Veteran filmmaker, Eddie Ugbomah dies at 78

Eddie Ugbomah

Eddie Ugbomah

Eddie Ugbomah

Veteran filmmaker, Eddie Ugbomah, has died at the age of 78.

Ugbomah, born in July 1941, was a veteran filmmaker during the 70s and 80s.

Director General, National Film and Video Censors Board (NFVCB), Adebayo Thomas, firmed the death of the veteran filmmaker on Saturday.

Ugbomah, who received a national honour from the federal government for his works, died after a long illness.

In recent times, he had pleaded for help to raise funds to treat a brain ailment.

He was scheduled for surgery on Monday.

In October 2018, his family first sent out an appeal for fundraising revealing that he was suffering from high blood pressure.

Ugbomah was a Nigerian film director and producer. He had directed and produced films such as the ‘Rise and Fall of Oyenusi’ in 1979, ‘The Boy is Good and Apalara,’ a film about the life and murder of Alfa Apalara in Oko Awo, Lagos. The plot of some of his films are loosely based on real life events, The Rise and Fall of Oyenusi is based on the career of a notorious robber, Ishola Oyenusi.
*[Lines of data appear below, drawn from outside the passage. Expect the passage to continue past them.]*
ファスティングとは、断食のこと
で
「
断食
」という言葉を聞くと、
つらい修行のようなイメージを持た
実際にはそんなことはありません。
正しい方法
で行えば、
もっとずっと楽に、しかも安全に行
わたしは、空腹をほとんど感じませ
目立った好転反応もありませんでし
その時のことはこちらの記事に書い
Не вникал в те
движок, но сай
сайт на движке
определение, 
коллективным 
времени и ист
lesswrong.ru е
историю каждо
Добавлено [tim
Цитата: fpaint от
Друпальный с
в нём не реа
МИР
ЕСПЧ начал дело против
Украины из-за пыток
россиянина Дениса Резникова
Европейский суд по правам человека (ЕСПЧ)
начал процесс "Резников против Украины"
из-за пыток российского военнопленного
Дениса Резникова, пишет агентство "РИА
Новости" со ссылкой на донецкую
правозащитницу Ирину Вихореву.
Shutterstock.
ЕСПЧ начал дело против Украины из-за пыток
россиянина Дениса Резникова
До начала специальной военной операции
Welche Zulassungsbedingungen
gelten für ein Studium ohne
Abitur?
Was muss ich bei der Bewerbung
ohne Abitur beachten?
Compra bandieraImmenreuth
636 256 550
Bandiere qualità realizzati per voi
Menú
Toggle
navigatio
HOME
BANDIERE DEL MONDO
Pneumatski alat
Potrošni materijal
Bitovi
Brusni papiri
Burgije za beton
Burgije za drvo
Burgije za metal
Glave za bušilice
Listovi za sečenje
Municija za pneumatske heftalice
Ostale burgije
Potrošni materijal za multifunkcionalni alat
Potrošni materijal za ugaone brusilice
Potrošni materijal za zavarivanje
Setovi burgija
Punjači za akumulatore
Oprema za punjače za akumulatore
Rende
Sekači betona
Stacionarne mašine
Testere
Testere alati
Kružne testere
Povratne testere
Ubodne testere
Ugbomah, a native of Village Ashaka area Aboh in East Ndokwa, Delta State, Local Government, grew up in the Obalende and Lafiaji area of Lagos. He was educated at St Matthias, Lafiaji, Lagos and City College school. He traveled to London for his college education and attended various colleges studying journalism, drama and later film.

After studies, he worked with BBC and also played minor roles in Dr.No, Guns at Batasi and Sharpeville Massacre. He was a member of an Afro-Caribbean drama group and directed some of the group’s plays such as ‘This is Our Chance,’ play staged at the Stoke Newington Theatre Hall. He returned to Nigeria in 1975 and was involved in concert promotion before starting Edifosa, a film production company.

Ugbomah’s films usually tackled contemporary social and political issues. In 1979, he produced Dr Oyenusi, the film’s plot taken from the headlines is about a notorious robber, Ishola Oyenusi who terrorized Lagosians in the early 1970s. The film also delved into the menace of armed robbery in Nigeria. Oyenusi featured Ugbomah as the lead actor. Ugbomah’s next film, the Mask, released in 1979. The film’s material was based on looting of Africa’s artefacts by colonizers and the quest to return those artefacts back home. In the Mask, the protagonist Obi, played by Ugbomah tried to sneak into the British Museum to steal the Benin ivory mask and return it to Nigeria. Some critics likened the character of Obi to James Bond.

Ugbomah’s career flourished into the early 1980s producing such films as Oil Doom, Bolus ’80 and The Boy is Good. Most of his films were shot in 16mm with the exception of The Mask. Later in his career Ugbomah turned to Yoruba video films.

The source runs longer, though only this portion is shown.